Wallets should be the center of innovation, and are the place for developers to build killer applications that will force people to adopt Bitcoin and blockchain-based services. In fact, an ecosystem like Ledger is a “reaction store” that hinders decentralized innovation rather than pushing it forward.

Open your wallet

The solution is both simple and essential: transparency. Just as powerful encryption relies on open-source algorithms that are publicly tested to ensure security, devices that store encryption keys must follow the same philosophy. Open source hardware and software enables security researchers, developers and even individual users to review and verify security measures, reducing reliance on manufacturer statements and increasing overall credibility.

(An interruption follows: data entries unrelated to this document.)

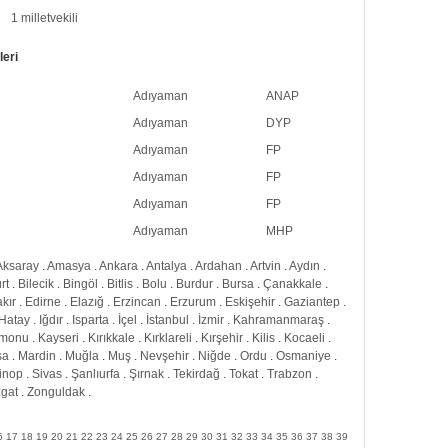
1 milletvekili
leri
Adıyaman
ANAP
Adıyaman
DYP
Adıyaman
FP
Adıyaman
FP
Adıyaman
FP
Adıyaman
MHP
Aksaray
.
Amasya
.
Ankara
.
Antalya
.
Ardahan
.
Artvin
.
Aydın
.
rt
.
Bilecik
.
Bingöl
.
Bitlis
.
Bolu
.
Burdur
.
Bursa
.
Çanakkale
.
kır
.
Edirne
.
Elazığ
.
Erzincan
.
Erzurum
.
Eskişehir
.
Gaziantep
.
Hatay
.
Iğdır
.
Isparta
.
İçel
.
İstanbul
.
İzmir
.
Kahramanmaraş
.
amonu
.
Kayseri
.
Kırıkkale
.
Kırklareli
.
Kırşehir
.
Kilis
.
Kocaeli
.
sa
.
Mardin
.
Muğla
.
Muş
.
Nevşehir
.
Niğde
.
Ordu
.
Osmaniye
.
inop
.
Sivas
.
Şanlıurfa
.
Şırnak
.
Tekirdağ
.
Tokat
.
Trabzon
.
gat
.
Zonguldak
.
6
17
18
19
20
21
22
23
24
25
26
27
28
29
30
31
32
33
34
35
36
37
38
39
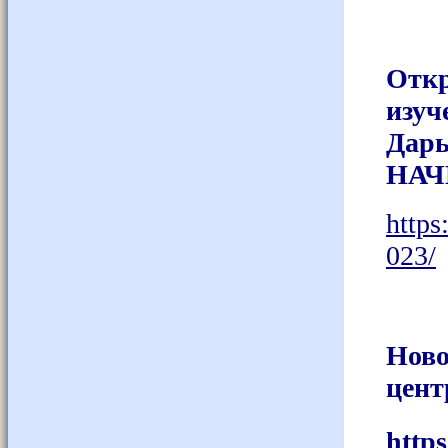
Откр
изуч
Дар
НА
https
023/
Ново
цент
http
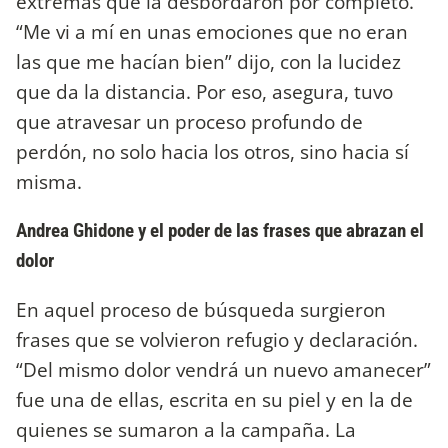
extremas que la desbordaron por completo.
“Me vi a mí en unas emociones que no eran
las que me hacían bien” dijo, con la lucidez
que da la distancia. Por eso, asegura, tuvo
que atravesar un proceso profundo de
perdón, no solo hacia los otros, sino hacia sí
misma.
Andrea Ghidone y el poder de las frases que abrazan el
dolor
En aquel proceso de búsqueda surgieron
frases que se volvieron refugio y declaración.
“Del mismo dolor vendrá un nuevo amanecer”
fue una de ellas, escrita en su piel y en la de
quienes se sumaron a la campaña. La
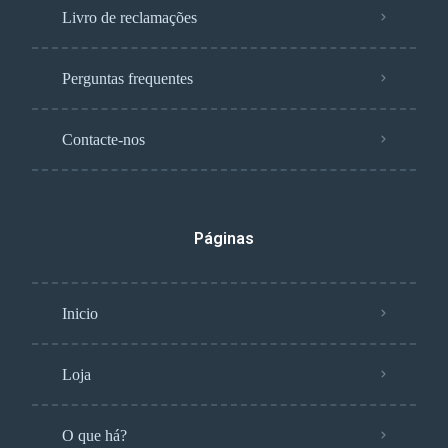
Livro de reclamações
Perguntas frequentes
Contacte-nos
Páginas
Inicio
Loja
O que há?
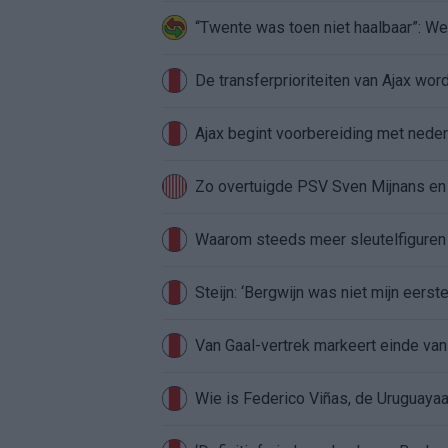
“Twente was toen niet haalbaar”: We
De transferprioriteiten van Ajax wor
Ajax begint voorbereiding met nederl
Zo overtuigde PSV Sven Mijnans en 
Waarom steeds meer sleutelfiguren 
Steijn: ‘Bergwijn was niet mijn eerst
Van Gaal-vertrek markeert einde van
Wie is Federico Viñas, de Uruguayaa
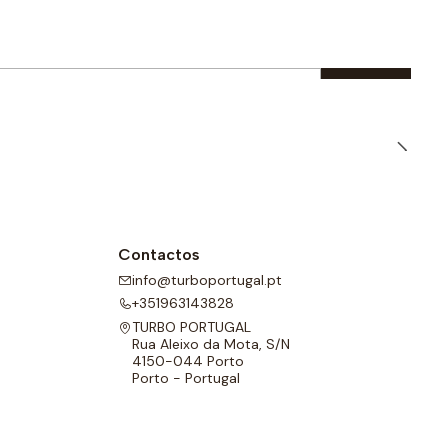
Contactos
info@turboportugal.pt
+351963143828
TURBO PORTUGAL
Rua Aleixo da Mota, S/N
4150-044 Porto
Porto - Portugal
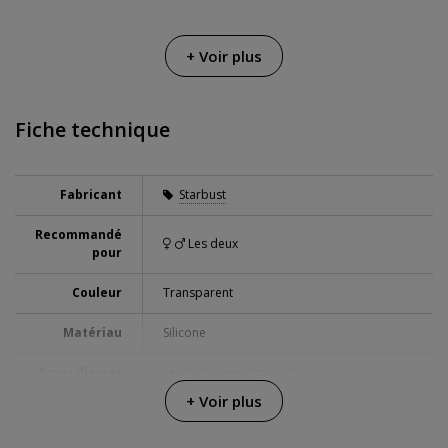
+ Voir plus
Fiche technique
Fabricant
Starbust
Recommandé
Les deux
pour
Couleur
Transparent
Matériau
Silicone
Envoi discret
Colis sans distinctifs
+ Voir plus
Garanties
3 ans de garantie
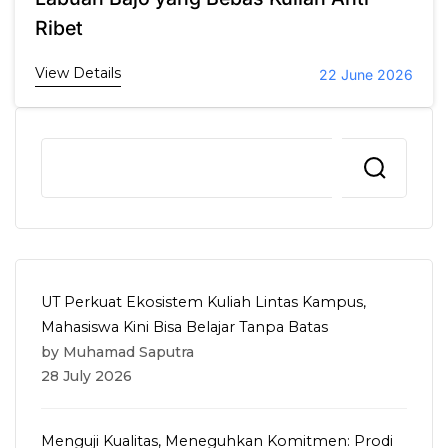
Ribet
View Details
22 June 2026
UT Perkuat Ekosistem Kuliah Lintas Kampus,
Mahasiswa Kini Bisa Belajar Tanpa Batas
by Muhamad Saputra
28 July 2026
Menguji Kualitas, Meneguhkan Komitmen: Prodi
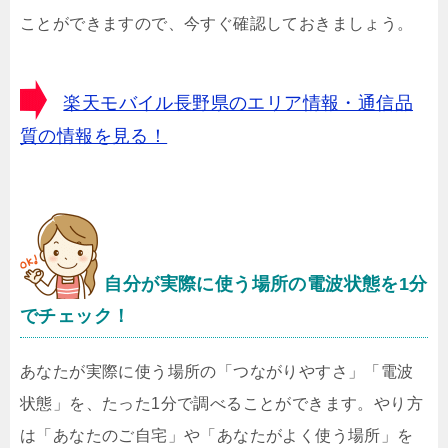
ことができますので、今すぐ確認しておきましょう。
楽天モバイル長野県のエリア情報・通信品
質の情報を見る！
自分が実際に使う場所の電波状態を1分
でチェック！
あなたが実際に使う場所の「つながりやすさ」「電波
状態」を、たった1分で調べることができます。やり方
は「あなたのご自宅」や「あなたがよく使う場所」を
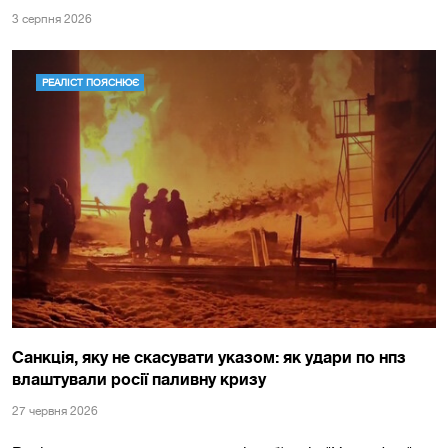
3 серпня 2026
РЕАЛІСТ ПОЯСНЮЄ
Санкція, яку не скасувати указом: як удари по нпз
влаштували росії паливну кризу
27 червня 2026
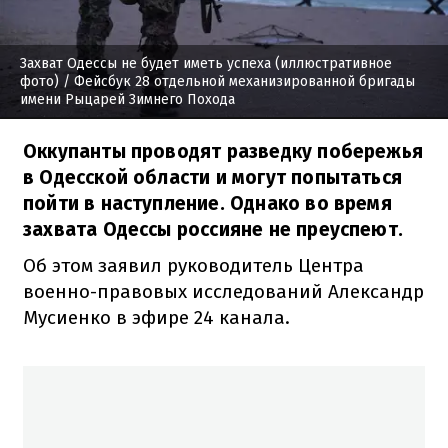
Захват Одессы не будет иметь успеха (иллюстративное
фото)
/ Фейсбук 28 отдельной механизированной бригады
имени Рыцарей Зимнего Похода
Оккупанты проводят разведку побережья
в Одесской области и могут попытаться
пойти в наступление. Однако во время
захвата Одессы россияне не преуспеют.
Об этом заявил руководитель Центра
военно-правовых исследований Александр
Мусиенко в эфире 24 канала.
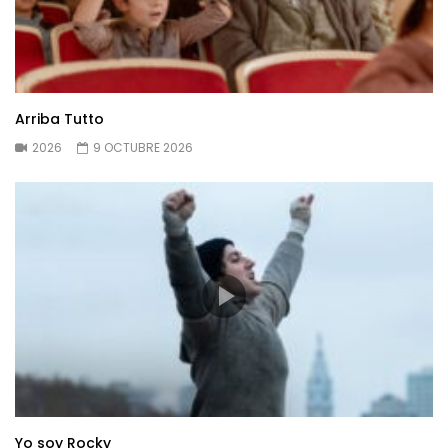
Arriba Tutto
2026
9 OCTUBRE 2026
Yo soy Rocky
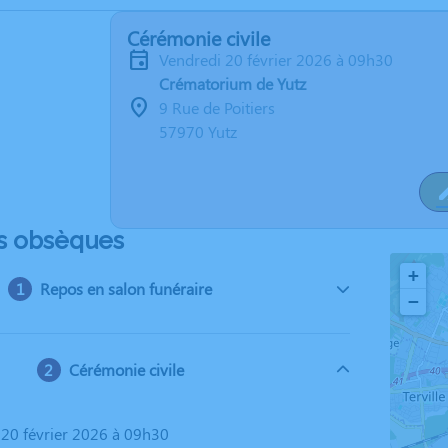
Cérémonie civile
vendredi 20 février 2026 à 09h30
Crématorium de Yutz
9 Rue de Poitiers
57970 Yutz
s obsèques
+
Repos en salon funéraire
−
Cérémonie civile
i 20 février 2026 à 09h30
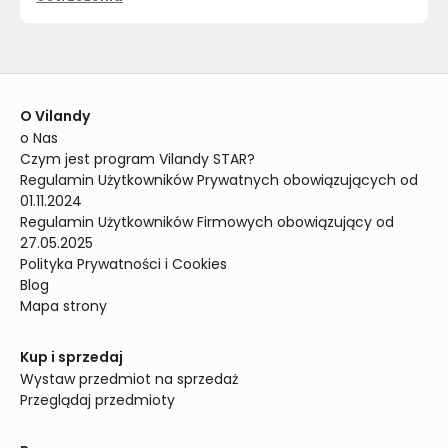
O Vilandy
o Nas
Czym jest program Vilandy STAR?
Regulamin Użytkowników Prywatnych obowiązujących od 
01.11.2024
Regulamin Użytkowników Firmowych obowiązujący od 
27.05.2025
Polityka Prywatności i Cookies
Blog
Mapa strony
Kup i sprzedaj
Wystaw przedmiot na sprzedaż
Przeglądaj przedmioty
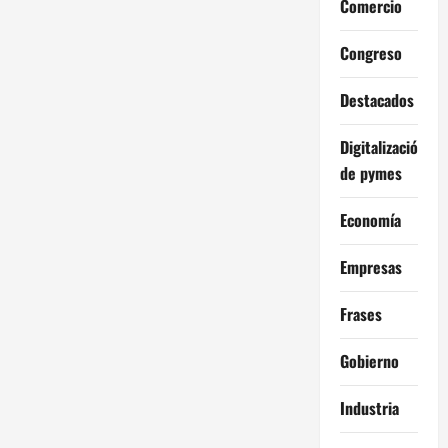
Comercio
Congreso
Destacados
Digitalización
de pymes
Economía
Empresas
Frases
Gobierno
Industria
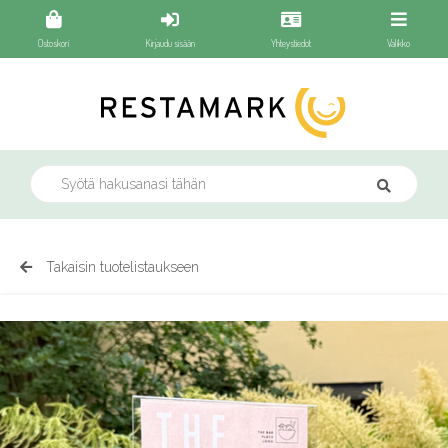
Ostoskori
Kirjaudu sisään
Yhteystiedot
Valikko
Takaisin tuotelistaukseen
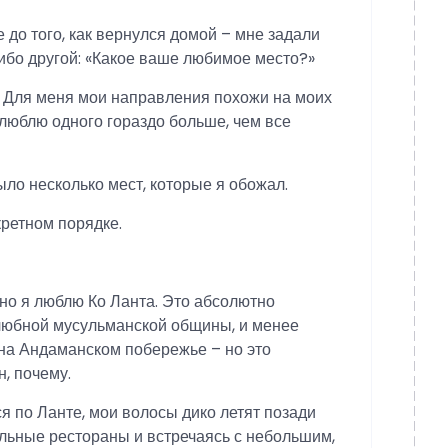
е до того, как вернулся домой – мне задали
либо другой: «Какое ваше любимое место?»
о! Для меня мои направления похожи на моих
о люблю одного гораздо больше, чем все
ыло несколько мест, которые я обожал.
кретном порядке.
льно я люблю Ко Ланта. Это абсолютно
елюбной мусульманской общины, и менее
 на Андаманском побережье – но это
, почему.
я по Ланте, мои волосы дико летят позади
льные рестораны и встречаясь с небольшим,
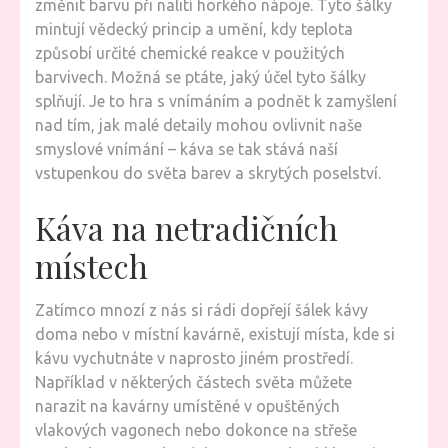
změnit barvu při nalití horkého nápoje. Tyto šálky
mintují vědecký princip a umění, kdy teplota
způsobí určité chemické reakce v použitých
barvivech. Možná se ptáte, jaký účel tyto šálky
splňují. Je to hra s vnímáním a podnět k zamyšlení
nad tím, jak malé detaily mohou ovlivnit naše
smyslové vnímání – káva se tak stává naší
vstupenkou do světa barev a skrytých poselství.
Káva na netradičních
místech
Zatímco mnozí z nás si rádi dopřejí šálek kávy
doma nebo v místní kavárně, existují místa, kde si
kávu vychutnáte v naprosto jiném prostředí.
Například v některých částech světa můžete
narazit na kavárny umístěné v opuštěných
vlakových vagonech nebo dokonce na střeše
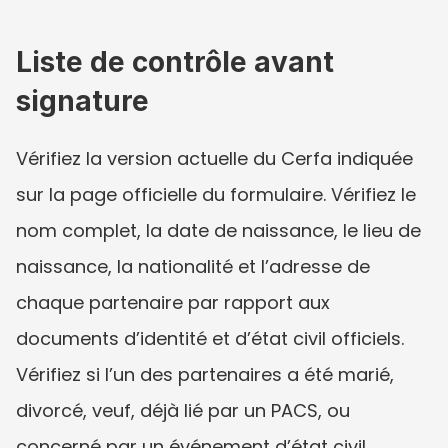
Liste de contrôle avant 
signature
Vérifiez la version actuelle du Cerfa indiquée 
sur la page officielle du formulaire. Vérifiez le 
nom complet, la date de naissance, le lieu de 
naissance, la nationalité et l’adresse de 
chaque partenaire par rapport aux 
documents d’identité et d’état civil officiels. 
Vérifiez si l’un des partenaires a été marié, 
divorcé, veuf, déjà lié par un PACS, ou 
concerné par un événement d’état civil 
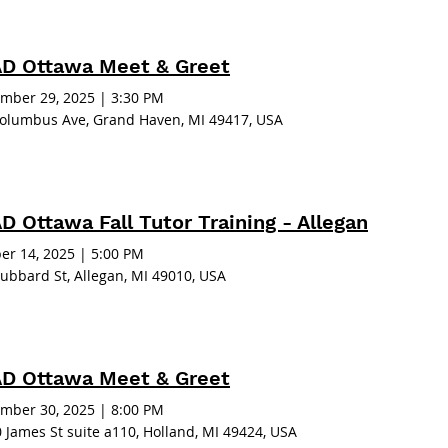
D Ottawa Meet & Greet
mber 29, 2025
|
3:30 PM
olumbus Ave, Grand Haven, MI 49417, USA
D Ottawa Fall Tutor Training - Allegan
er 14, 2025
|
5:00 PM
ubbard St, Allegan, MI 49010, USA
D Ottawa Meet & Greet
mber 30, 2025
|
8:00 PM
 James St suite a110, Holland, MI 49424, USA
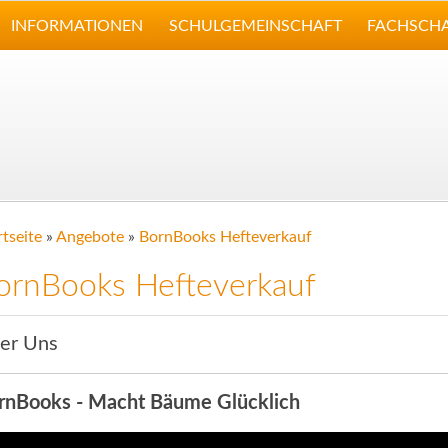
INFORMATIONEN
SCHULGEMEINSCHAFT
FACHSCH
rtseite
»
Angebote
»
BornBooks Hefteverkauf
ornBooks Hefteverkauf
er Uns
rnBooks - Macht Bäume Glücklich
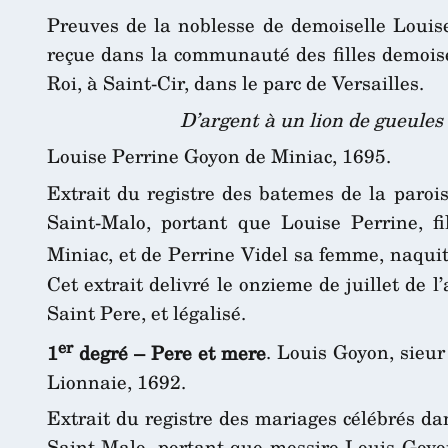
Preuves de la noblesse de demoiselle Louis
reçue dans la communauté des filles demoise
Roi, à Saint-Cir, dans le parc de Versailles.
D’argent à un lion de gueules
Louise Perrine Goyon de Miniac, 1695.
Extrait du registre des batemes de la paroi
Saint-Malo, portant que Louise Perrine, fi
Miniac, et de Perrine Videl sa femme, naquit,
Cet extrait delivré le onzieme de juillet de l
Saint Pere, et légalisé.
er
1
degré – Pere et mere
. Louis Goyon, sieur
Lionnaie, 1692.
Extrait du registre des mariages célébrés da
Saint-Malo, portant que messire Louis Goyon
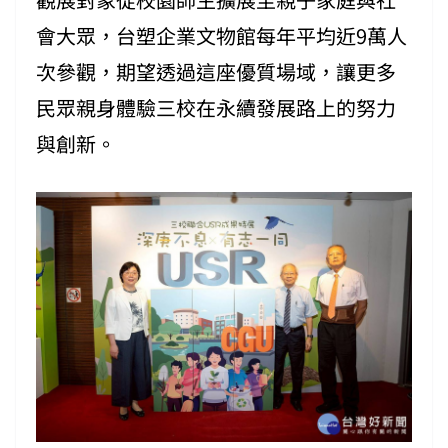
會大眾，台塑企業文物館每年平均近9萬人
次參觀，期望透過這座優質場域，讓更多
民眾親身體驗三校在永續發展路上的努力
與創新。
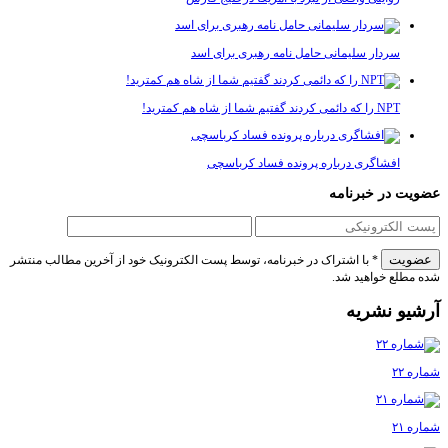
سردار سلیمانی حامل نامه رهبری برای اسد
NPT را که دائمی کردند گفتیم شما از شاه هم کمترید!
افشاگری درباره پرونده فساد کرباسچی
 در خبرنامه
* با اشتراک در خبرنامه، توسط پست الکترونیک خود از آخرین مطالب منتشر
لع خواهید شد.
و نشریه
۲
۲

Updated, safer alternatives already exist. Hardware wallets based on open source microkernel architecture provide a stronger security basis, allowing independent verification of their security. These systems ensure that no company controls the security of user encryption keys, reducing the risk of hidden vulnerabilities and promoting innovation.

The good news is that only one in 40 crypto users currently own hardware wallets. Let’s make sure that 39 others are provided a truly safe way to keep their digital futures themselves – and support innovations that will attract billions of people to adopt.